Chatting with Rick Ross about his return to ‘Port of Miami’

Rick Ross plays Eclipse at Daylight Beach Club on August 1.
Zoneil Maharaj

Almost 13 years to this day, Rick Ross, then a little-known Florida rapper with mafioso dreams and a hustler’s ambition, dropped his debut album, Port of Miami. Here was a hulking, unapologetic drug kingpin espousing bossisms via anthems like “Hustlin’” and “Blow.” “Who the f*ck you think you f*ckin’ with? I’m the f*ckin’ boss!” he proclaimed on the former. He said it with such conviction that it didn’t matter if you’d never heard of him before; you believed it.

Now, Ross’ rank isn’t even a question. Few can boast what he’s done: nine classic albums, more than a dozen platinum singles and his own hit record label, all without faltering. It’s only right that for his 10th studio album, Ross return to where it started.

Port of Miami 2, out August 9, promises to make you feel like Tony Montana puffing a Cuban on a yacht again. “It’s just that same energy, that ‘Everyday I’m hustlin’,’ energy,” the rapper says over the phone from Miami.

If recent singles “Gold Roses” and “Big Tyme” are any indication, the forthcoming LP will be a fitting sequel to Ross’ debut. Part of Ross’ gift is being able to stick to his unique, luxurious sound while simultaneously making it fresh. “As an artist, that’s the challenge we all gotta push ourselves to—to still be able to make classic records that you know [people] love, but also bring something new to the table,” says Ross, who hits Daylight Beach Club on August 1.

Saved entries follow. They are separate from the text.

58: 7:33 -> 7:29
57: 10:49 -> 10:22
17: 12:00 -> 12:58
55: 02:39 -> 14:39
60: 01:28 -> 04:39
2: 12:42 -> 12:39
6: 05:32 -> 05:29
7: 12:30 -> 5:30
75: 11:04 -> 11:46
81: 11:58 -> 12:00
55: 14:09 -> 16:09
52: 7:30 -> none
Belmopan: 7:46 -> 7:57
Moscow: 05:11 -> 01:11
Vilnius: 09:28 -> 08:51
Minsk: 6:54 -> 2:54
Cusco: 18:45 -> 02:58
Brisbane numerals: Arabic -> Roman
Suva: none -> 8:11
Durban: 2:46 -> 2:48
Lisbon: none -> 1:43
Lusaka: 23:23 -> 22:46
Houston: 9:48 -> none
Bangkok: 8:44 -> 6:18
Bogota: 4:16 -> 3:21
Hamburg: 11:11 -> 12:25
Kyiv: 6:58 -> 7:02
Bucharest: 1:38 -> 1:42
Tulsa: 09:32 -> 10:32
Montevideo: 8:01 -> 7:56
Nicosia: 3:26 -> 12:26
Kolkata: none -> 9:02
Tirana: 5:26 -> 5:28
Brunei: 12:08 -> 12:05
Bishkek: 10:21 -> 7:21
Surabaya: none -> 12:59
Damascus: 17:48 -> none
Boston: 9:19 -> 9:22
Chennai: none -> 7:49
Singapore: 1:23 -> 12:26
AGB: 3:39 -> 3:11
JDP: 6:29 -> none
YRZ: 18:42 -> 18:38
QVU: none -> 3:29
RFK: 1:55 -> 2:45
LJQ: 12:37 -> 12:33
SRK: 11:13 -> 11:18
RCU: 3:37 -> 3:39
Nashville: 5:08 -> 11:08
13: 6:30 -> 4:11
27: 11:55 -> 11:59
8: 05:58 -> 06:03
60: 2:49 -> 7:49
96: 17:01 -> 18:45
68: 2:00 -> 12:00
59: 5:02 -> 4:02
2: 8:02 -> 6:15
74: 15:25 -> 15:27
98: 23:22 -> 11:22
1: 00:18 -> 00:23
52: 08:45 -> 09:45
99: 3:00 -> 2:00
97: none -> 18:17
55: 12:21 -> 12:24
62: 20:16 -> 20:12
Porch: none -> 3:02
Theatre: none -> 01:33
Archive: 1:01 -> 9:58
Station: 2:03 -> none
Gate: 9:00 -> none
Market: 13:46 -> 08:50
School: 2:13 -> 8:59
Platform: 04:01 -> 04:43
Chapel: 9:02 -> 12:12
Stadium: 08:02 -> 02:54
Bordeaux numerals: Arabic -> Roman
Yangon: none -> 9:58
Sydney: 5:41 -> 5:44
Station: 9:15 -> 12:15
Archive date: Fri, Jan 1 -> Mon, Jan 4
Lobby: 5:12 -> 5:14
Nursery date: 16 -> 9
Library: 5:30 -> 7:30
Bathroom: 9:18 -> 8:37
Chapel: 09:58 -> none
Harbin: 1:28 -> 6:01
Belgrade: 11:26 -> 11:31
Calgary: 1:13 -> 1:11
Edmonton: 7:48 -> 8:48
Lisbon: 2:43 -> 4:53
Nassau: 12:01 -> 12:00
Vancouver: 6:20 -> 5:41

Ross is tight-lipped about what those new things will be, leaving fans wondering what, and whom, to expect. He did, however, confirm that the late Nipsey Hussle will make an appearance. The two have collaborated several times over the years. Ross even tried to sign Nip to his Maybach Music Group 10 years ago.

“Nipsey was just somebody that was a natural hustler, and I mean that in the most classy way,” he says. “When you look at his stores and how advanced he was and these young dudes he gave opportunities to—that sh*t was all just space age.”

It’s likely that Nipsey followed Ross’ hustle. For Ross, it’s always been deeper than rap. “I realized that being an entrepreneur was something that was naturally in me,” he says. “I put it in the rhymes, I put it in the verses. I kept hustling and I stayed down.”

That hustle has manifested in the form of his own record label, Maybach Music Group, which launched the careers of artists like Meek Mill and includes Las Vegas’ Yowda on its roster; a beard and hair product line called Rich; a partnership with Luc Belaire rosé; and a string of Wingstop and Checkers franchises. (He calls himself the “Lemon Pepper Don” and gives a “shout-out to the burgers” in our interview, adding that he’s “got something real dope in the sneaker world” in the works with Miami Heats great Dwyane Wade.)

But for all his business acumen, Ross makes it clear that rap isn’t a financial pursuit, it’s his passion. “I’m a hustler, but my music and my art isn’t a hustle. I put much more into it,” he says. “Anyone could make an album every month if they wanted to, but will you bring something to the table? Would you feed the culture like me? I doubt it.”

ECLIPSE WITH RICK ROSS August 1, 10 p.m., $20-$30. Daylight Beach Club, 702-632-4700.